• [Exercise brief] Your reply should be a single number, the count of lines in the records that contain "Messages".

(Document layout detection data)
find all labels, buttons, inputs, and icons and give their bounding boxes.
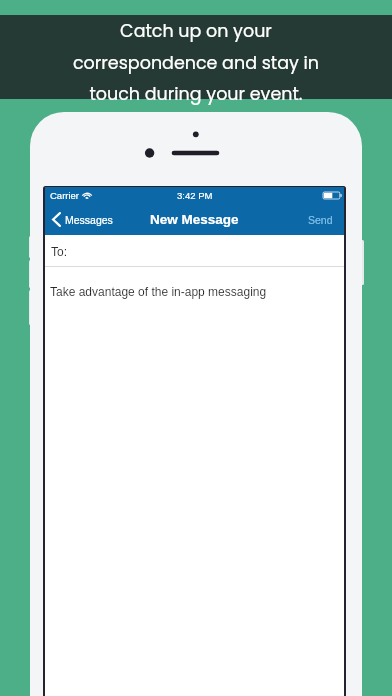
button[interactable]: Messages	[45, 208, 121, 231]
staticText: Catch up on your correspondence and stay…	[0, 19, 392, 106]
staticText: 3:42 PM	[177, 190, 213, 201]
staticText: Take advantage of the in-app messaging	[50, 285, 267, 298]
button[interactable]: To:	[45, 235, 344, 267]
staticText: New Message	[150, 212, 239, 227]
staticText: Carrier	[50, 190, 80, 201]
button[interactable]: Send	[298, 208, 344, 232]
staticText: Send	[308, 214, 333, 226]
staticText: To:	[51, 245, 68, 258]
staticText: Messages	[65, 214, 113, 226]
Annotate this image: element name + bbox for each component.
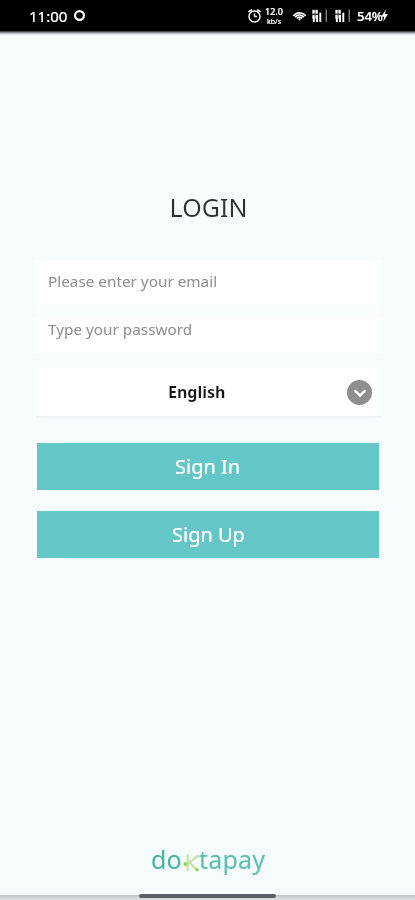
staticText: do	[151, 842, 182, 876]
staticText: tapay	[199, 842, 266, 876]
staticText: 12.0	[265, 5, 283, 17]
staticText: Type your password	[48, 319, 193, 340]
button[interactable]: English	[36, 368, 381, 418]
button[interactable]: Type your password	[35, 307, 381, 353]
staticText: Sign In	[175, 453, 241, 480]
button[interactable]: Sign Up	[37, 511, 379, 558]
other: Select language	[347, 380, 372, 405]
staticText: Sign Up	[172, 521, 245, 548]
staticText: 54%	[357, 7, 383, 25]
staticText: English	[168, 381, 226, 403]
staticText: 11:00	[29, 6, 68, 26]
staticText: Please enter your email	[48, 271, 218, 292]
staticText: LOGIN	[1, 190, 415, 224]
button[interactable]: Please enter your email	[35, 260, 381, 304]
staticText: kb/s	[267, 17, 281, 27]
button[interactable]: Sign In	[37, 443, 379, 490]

• [Output of the exercise] 2